Thanks again for all your feedback.

Replication


if I wanted to share a read-only copy of xapian indexes across multiple servers to allow multiple servers to handle search queries, is it safe to run rsync to keep them all in sync? Or would this risk pushing a corrupt copy for example if rsync runs while the xapian database files are being written to?

It's not safe if the database is written to during the sync operation. There's a new replication feature on trunk (but not in 1.0.x) which is aimed at this sort of situation.
The documentation for it discusses other approaches, including using rsync:

http://trac.xapian.org/browser/trunk/xapian-core/docs/replication.rst


Also, is there likely to be a performance boost from keeping these read-only copies of the database on a tmpfs mount in RAM?

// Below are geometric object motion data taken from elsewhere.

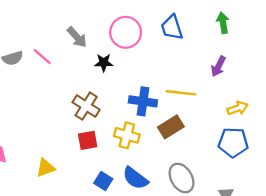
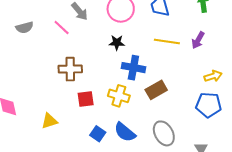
pink line: (42, 56) -> (62, 28), moved
black star: (104, 63) -> (117, 43), moved
yellow line: (181, 93) -> (167, 41), moved
brown cross: (86, 106) -> (70, 69), moved, turned -35

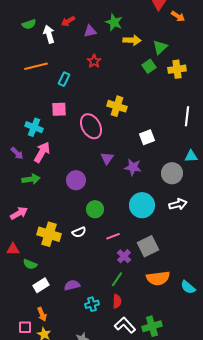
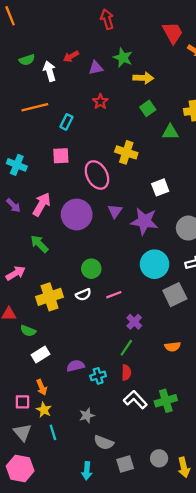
green triangle: (160, 47) -> (170, 132), moved, turned 42
green square: (149, 66) -> (148, 108), moved
cyan cross: (34, 127) -> (17, 165), moved
purple star: (133, 167) -> (144, 221), size x1.4
green arrow: (31, 179) -> (39, 244), moved, turned -126
purple circle: (76, 180) -> (77, 214), moved, size x1.4
green circle: (95, 209) -> (91, 269), moved
yellow cross: (49, 234) -> (50, 297), turned -35
pink line: (113, 236) -> (114, 295), moved
gray square: (148, 246) -> (175, 295), moved
orange semicircle: (158, 278) -> (173, 347), size x0.6
purple semicircle: (72, 285) -> (75, 366), moved

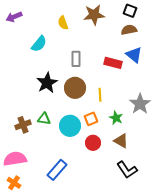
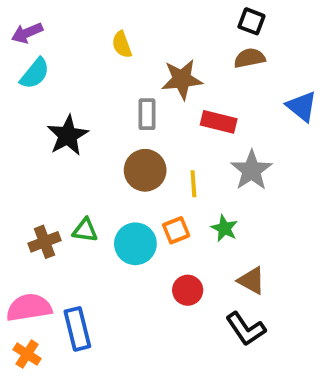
brown star: (94, 15) -> (182, 79), moved
cyan semicircle: (39, 44) -> (35, 74), moved
blue triangle: (134, 55) -> (302, 106), moved
black star: (47, 83) -> (68, 135), moved
gray star: (140, 104) -> (251, 170), moved
brown triangle: (121, 141) -> (251, 281), moved
red circle: (93, 143) -> (188, 290), moved
blue rectangle: (57, 170) -> (77, 329), moved, turned -55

If there's sufficient RAM to do that, then if you put the DB on disk the VM system will tend to end up caching the DB in RAM anyway, so probably the only benefit of using tmpfs would be the elimination of the cache "warm up" time just after copying. If there's VM pressure, the VM system may even decide to page out unaccessed blocks from the tmpfs to swap - in some ways the distinction between "in RAM" and "on disk" is a bit artificial as the data will tend to end up where it's most useful either way.

thanks


I'd not found the replication document before, that was very helpful. Thanks!